The second round saw Terri and Jefferson reaching the 10-spot in their pyramids. All others climbed their colors, except Jeff who again took high boat with 21. Cliff continued to dominate in two colors, not leaving a pyramid for Jeff to even try to chase. Even so, players were starting to say the game was over. Scores at the end of round 2 were Jeff 93, Cliff 64, Terri 59, Jefferson 54, and Eric 40.
The final round is the come-back round for pyramid climbers. Everyone, except Jeff, topped their pyramid. Cliff and Eric collaborated on bidding very low for the final cards, each adding two to reach their pyramid tops. Cliff even added the 10 spot to a second color. Overconfident and with a 29 point lead, Jeff overbid for high boat of 25 and it almost ruined him. He spent a total of 26, including 17 to buy the 10-card, to earn the 30 point high boat for a profit of only 4. His win actually came via second place finishes, adding a couple to win by a mere 4 points. Final Scores were Jeff 112, Cliff 108, Jefferson 88, Terri 88, and Eric 73.
If you think you learned anything from the above, now unlearn it! Cliff Ackman performed the all-around best this year, and fell short in the finals by very little. His patient play, filling his hand late and cheap, and topping two pyramids is an incredibly effective strategy. Now unlearn that strategy as well! The key to winning is just to do the opposite of what everyone else is doing! Hmmm… so does that mean you should do the opposite of the opposite?

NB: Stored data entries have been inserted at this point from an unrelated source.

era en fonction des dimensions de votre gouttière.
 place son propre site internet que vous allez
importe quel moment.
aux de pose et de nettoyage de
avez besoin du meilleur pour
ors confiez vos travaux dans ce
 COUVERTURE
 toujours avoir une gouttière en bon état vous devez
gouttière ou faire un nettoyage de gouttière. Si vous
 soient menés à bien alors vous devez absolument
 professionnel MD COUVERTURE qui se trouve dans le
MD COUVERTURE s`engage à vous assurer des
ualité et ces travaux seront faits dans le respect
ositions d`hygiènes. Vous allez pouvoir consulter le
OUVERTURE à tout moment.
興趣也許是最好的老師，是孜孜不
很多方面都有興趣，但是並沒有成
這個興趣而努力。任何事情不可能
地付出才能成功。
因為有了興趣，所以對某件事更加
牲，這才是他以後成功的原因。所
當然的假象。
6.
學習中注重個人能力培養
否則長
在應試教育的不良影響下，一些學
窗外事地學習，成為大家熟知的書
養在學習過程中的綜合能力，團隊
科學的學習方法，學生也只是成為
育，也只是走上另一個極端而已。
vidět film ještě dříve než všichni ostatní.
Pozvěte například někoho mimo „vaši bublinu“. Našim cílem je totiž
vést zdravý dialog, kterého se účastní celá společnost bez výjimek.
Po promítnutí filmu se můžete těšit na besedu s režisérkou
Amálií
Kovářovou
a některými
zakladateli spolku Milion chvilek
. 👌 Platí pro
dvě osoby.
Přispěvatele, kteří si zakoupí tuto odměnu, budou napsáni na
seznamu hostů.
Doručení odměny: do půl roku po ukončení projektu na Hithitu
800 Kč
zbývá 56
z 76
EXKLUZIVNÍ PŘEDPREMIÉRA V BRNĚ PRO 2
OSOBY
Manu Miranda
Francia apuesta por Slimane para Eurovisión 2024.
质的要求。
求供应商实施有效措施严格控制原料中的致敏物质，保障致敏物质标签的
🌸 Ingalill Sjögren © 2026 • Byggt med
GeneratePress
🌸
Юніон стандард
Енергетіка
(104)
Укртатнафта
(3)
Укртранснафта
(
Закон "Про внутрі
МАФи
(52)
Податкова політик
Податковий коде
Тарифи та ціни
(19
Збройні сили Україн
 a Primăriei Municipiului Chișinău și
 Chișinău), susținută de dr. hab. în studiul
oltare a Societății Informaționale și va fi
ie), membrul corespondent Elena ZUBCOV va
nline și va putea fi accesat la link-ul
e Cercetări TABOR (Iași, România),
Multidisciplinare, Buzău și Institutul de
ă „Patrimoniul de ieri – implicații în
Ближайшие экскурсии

And now, some vital Medici statistics that you always wanted to know, but were afraid to ask:
- Out of 13 five-player games and 25 four player games, the average winner scored 121 points
4 player wins averaged 128 points. 5 player wins averaged 108
- Average win margin was by 12 points over second place
- Average margin from second to third was also 12 points
- The average player scores 100 points, easy to remember
- Highest score was an amazing 160 by Eric Brosius
Largest win margin, in that same heat, was 44 points by Eric Brosius over Chris Gnech
- Highest second place score was 148 by Cliff Ackman, losing by just 6 points to Nick Henning
- Lowest winning score was 92 by Terri Wicks in her 5 player semifinal
- Highest last place score of 103 was by Mike Kaltman, losing his semifinal by 37 to Jeff Cornett
- Most commonly played color was green, played 29 times. Red was second at 27
- Green only won 2 of 29 games played. Green finished fourth or fifth a total of 15 times
- Favorite color among winning players was yellow, winning 8 of 23 games, a 35% win rate
- Favorite and most successful color in the playoffs was purple, played in all 6 games, and winning in 4 out of 6 of these, including the finals
- The most successful family were the four Wolff’s. Ray and his elementary school kids, Jack and Sam, all made the semifinals. Tricia also played well. They say that game night ,on Saturday is common, but sometimes it’s the whole weekend when the weather is bad. Next year, be afraid of wolves in Wolff’s clothing!